Entregamos um número para todas as vítimas na delegacia assim que ela é atendida. Explicamos que infelizmente o atendimento psicológico não pode ser presencial, mas é por telefone ou WhatsApp. Todos os dias passamos a relação das vítimas para a psicóloga, que se coloca à disposição da mulher, de que se ela sofrer outra violência ou situação de angustia, abalo psicológico, pode procurá-la.


Muitas mulheres chegam abaladas emocionalmente, principalmente as que são agredidas a muito tempo, no decorrer de anos. Mulheres humilhadas por muitos anos tendem a desenvolver baixa autoestima, síndrome do pânico, depressão... São mulheres que precisam da ajuda do estado, para além da questão da punição do agressor. Precisam de ajuda, enquanto mulher, para reconstruir a identidade perdida dentro de um relacionamento de violência. E ela tem feito esse trabalho de acolhimento.


- Recentemente foi lançada a Campanha 'Sinal Vermelho', em que mulheres podem ir até uma farmácia com uma marca de um X na palma da mão para pedir ajuda. Como funciona o atendimento da Delegacia nesse caso?
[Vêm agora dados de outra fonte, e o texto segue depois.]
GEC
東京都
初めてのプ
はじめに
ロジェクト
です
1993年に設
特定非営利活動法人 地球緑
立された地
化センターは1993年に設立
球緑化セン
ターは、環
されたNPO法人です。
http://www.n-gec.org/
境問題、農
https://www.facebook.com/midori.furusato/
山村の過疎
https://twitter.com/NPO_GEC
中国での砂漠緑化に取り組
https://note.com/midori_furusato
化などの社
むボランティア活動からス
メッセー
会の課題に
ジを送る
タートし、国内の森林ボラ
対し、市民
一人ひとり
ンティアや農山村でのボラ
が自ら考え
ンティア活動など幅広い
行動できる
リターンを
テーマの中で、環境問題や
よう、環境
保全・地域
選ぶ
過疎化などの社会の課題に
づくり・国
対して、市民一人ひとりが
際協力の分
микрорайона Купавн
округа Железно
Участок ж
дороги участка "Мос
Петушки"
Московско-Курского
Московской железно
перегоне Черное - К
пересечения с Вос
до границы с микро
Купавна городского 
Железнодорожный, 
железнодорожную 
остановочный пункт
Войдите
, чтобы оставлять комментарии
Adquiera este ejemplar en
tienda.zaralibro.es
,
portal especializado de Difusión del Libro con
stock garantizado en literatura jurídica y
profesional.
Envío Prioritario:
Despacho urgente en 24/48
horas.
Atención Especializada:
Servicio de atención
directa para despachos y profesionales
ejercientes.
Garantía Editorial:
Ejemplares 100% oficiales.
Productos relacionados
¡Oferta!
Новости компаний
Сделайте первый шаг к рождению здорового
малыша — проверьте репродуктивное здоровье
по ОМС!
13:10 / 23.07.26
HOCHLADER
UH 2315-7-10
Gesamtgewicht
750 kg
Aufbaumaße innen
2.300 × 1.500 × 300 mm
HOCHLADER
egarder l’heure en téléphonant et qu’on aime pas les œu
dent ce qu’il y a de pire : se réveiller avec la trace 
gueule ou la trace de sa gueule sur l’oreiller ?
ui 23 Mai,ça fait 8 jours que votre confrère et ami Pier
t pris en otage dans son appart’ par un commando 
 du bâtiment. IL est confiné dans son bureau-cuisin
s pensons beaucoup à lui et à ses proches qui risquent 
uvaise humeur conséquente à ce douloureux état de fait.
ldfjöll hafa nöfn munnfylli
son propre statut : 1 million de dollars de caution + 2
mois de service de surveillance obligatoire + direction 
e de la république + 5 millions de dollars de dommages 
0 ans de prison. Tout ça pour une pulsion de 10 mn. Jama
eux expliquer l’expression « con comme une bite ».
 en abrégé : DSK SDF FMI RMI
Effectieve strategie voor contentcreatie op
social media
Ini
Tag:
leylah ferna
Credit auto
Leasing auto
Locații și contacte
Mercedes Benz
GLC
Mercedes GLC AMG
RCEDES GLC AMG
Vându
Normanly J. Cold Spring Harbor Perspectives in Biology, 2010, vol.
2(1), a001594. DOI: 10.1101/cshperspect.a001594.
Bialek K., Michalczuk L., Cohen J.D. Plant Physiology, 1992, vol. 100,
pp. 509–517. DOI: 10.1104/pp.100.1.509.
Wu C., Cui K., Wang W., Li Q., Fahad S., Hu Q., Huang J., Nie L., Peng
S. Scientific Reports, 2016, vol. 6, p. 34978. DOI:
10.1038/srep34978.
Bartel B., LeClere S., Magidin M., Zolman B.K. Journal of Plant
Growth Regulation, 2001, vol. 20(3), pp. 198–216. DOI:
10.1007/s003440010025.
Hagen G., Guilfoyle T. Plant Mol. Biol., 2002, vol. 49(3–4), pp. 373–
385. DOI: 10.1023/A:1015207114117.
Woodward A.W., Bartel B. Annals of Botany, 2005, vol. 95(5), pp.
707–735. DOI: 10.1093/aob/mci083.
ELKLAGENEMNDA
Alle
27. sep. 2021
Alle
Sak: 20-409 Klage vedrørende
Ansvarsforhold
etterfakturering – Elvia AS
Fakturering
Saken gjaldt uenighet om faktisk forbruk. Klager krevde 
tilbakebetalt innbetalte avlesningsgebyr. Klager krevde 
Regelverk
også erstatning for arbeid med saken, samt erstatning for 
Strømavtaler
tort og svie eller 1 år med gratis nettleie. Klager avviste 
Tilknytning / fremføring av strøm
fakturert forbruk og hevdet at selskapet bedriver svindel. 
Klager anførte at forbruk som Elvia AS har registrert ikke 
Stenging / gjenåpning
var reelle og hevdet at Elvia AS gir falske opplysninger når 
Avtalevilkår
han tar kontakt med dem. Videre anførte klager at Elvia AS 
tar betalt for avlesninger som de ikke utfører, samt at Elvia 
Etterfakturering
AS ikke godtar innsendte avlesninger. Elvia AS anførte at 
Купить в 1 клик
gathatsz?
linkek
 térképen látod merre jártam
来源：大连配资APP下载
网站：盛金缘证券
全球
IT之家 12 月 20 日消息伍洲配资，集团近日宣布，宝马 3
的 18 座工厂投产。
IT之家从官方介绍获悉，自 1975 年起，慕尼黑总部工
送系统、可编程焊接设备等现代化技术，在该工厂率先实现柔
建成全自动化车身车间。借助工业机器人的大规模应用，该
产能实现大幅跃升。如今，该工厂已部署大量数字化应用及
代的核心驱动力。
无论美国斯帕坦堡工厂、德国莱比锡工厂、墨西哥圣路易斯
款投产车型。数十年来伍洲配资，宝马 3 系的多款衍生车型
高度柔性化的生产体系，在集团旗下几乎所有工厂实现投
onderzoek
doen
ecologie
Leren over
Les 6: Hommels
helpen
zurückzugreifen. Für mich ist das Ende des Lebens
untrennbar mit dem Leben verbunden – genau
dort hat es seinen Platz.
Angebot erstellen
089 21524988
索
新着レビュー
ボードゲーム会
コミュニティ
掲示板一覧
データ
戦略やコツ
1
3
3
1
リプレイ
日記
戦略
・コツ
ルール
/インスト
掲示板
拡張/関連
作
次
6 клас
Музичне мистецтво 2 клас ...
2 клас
No nosso instagram estamos veiculando a campanha, porque acreditamos que é de suma importância. Às vezes, o único lugar que uma mulher pode sair é um mercado ou uma farmácia. É feito de maneira discreta, sem ela correr risco. Até o momento não recebemos nenhuma denuncia vinda por drogarias, farmácias, estabelecimentos desse tipo. Ainda não atendemos em Cuiabá algum caso desse tipo de denuncia, mas pelo protocolo firmado, que o CNJ no caso que firmou com os estabelecimentos, seria no seguinte sentindo: farmacêuticos e profissionais já sabem dessa campanha, então quando uma pessoa mostra o sinal na mão, cabe a ele ligar.


Temos vários canais de denúncia. O 190, geralmente é o mais disponível. Quando você liga pro 180, é uma situação que já passou pela violência. Gosto de frisar a diferença, pras mulheres entenderem. Quando vão utilizar uma ligação pra um canal ou pra outro, o 180, a nível nacional, é um canal de denúncia: porque a vítima já passou pela violência, já houve a agressão e ameaça e consegue sair da situação. Mas já passou dias, horas, até meses, ou ela vivencia aquele ciclo há anos e um belo dia, numa situação ruim, ela fala que vai denunciar tudo. Este é o 180, ligando e denunciando situações que já passaram e ocorreram.


O 190 já é o serviço emergencial, como o Samu, no momento que o crime está ocorrendo, em situação de flagrante. Quando ela consegue correr pro banheiro e ligar pro 190. Muitaas mulheres não acreditam no 190, dizem que demora pra chegar viatura. Mesmo que demore, costumo explicar, ainda assim você pode ter certeza que se você ligou, ela foi veiculada pra todas as viaturas, elas escutam a ocorrência.

 

- Na pandemia, qual a orientação da Delegacia da Mulher para procurar ajuda em caso de violência, abuso e ameaças? Qual o telefone de contato?


Temos o nosso instagram, @delegaciadamulher.cuiaba. O nosso número que temos hoje, para contato da delegacia é o 39014277. Temos um celular, se a pessoa preferir usar para denúncia, pode ligar no 99660611. O acolhimento psicológico é feito por meio do 9973.4796, um serviço criado pela delegacia, exclusivo para vítimas.